前回の記事でピタが報告してくれたように、今週10日から1週間のスケジュールで、「学生の力で世界とつながろうプロジェクト(略称:学ツナ)」が始まりました。あいにく、9日に福島は梅雨入りしてしまい、すっきりとしない天気が続いていますが、全国・世界から集まった学生たちは、毎日、県内各地を飛び回っているようです。その詳細については、後日、実行委員会の学生さんから報告があると思うので、今日は11日に大学で行われた、ワークショップ&レクチャーの様子をお伝えしましょう。

今回の研修旅行の参加者は23名で、実行委員は福大生11名。国内の参加者は、10の大学から20名。海外からは、マレーシア、台湾、インドネシアから3名が参加しました。一方海外からはもっと参加希望があったのですが、ビザが取得できず断念した方もいて残念でした。

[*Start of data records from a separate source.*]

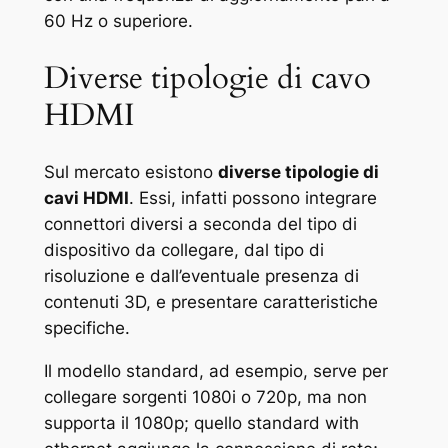
60 Hz o superiore.
Diverse tipologie di cavo
HDMI
Sul mercato esistono
diverse tipologie di
cavi HDMI
. Essi, infatti possono integrare
connettori diversi a seconda del tipo di
dispositivo da collegare, dal tipo di
risoluzione e dall’eventuale presenza di
contenuti 3D, e presentare caratteristiche
specifiche.
Il modello standard, ad esempio, serve per
collegare sorgenti 1080i o 720p, ma non
supporta il 1080p; quello standard with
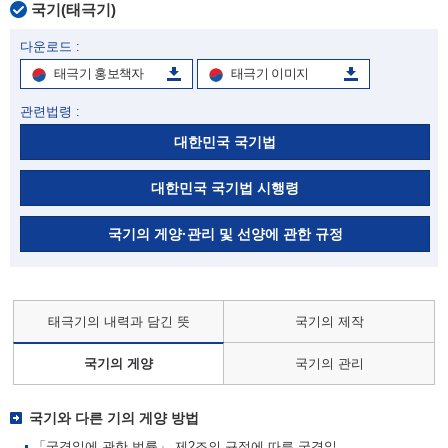
국기(태극기)
다운로드 :
태극기 홍보책자
태극기 이미지
관련법령 :
대한민국 국기법
대한민국 국기법 시행령
국기의 게양·관리 및 선양에 관한 규정
태극기의 내력과 담긴 뜻
국기의 제작
국기의 게양
국기의 관리
국기와 다른 기의 게양 방법
「국경일에 관한 법률」 제2조의 규정에 따른 국경일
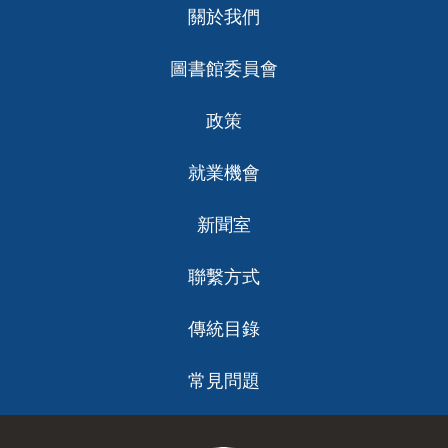
關於我們
ch
圖書館委員會
政策
就業機會
新聞室
聯繫方式
傳統目錄
常見問題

それでも、夏休みでもないのに、まるまる1週間、こんなに多くの学生さんが、「自主休講」で参加してくれたなんて、感激です!

前夜、土湯温泉に泊まった一行は、10時前には福島大学に到着し、大学生協2階の会場に移動しました。実行委員の先発隊は9時頃から会場の設営をして準備万端。夜室長が会場に着いた時には、すでに4つのグループに分かれて座っていました。スポンサーになっていただいた、福島南ロータリークラブの役員の方々が駆け付け、マスコミ(NHK、FMポコ、福島民報)が取材にきており、なんとなくザワザワした感じですが、学生さんたちはまだ緊張気味。前夜に自己紹介はしたようですが、まだ知りあって間もないですから仕方がないですね。

取材風景①
<取材風景①>
取材風景②
<取材風景②>

10時15分、司会の松本くんの開会宣言につづいて、福島大学を代表して、後援団体でもある「うつくしまふくしま未来支援センター」の山川センター長からご挨拶をいただきました。東日本大震災と原発事故では、①人間が自然から切り離され、②人間も分断されてしまい、とくに双葉八町村では、いつどうやって戻るかという問題が生じている。福島大学は震災直後から大学の体育館を避難所として開放し、その後も仮設住宅の支援などを続けてきたが、そこでは「学生の力」が発揮され、高い評価を得ている。現在、福島県からは若者が流出しているが、若者がいるだけで元気づけられることも多い。国内外の学生の交流の中から、福島の復興・再建のために、ぜひいろいろな提案をして、それを行動に移してほしい、というエールが送られました。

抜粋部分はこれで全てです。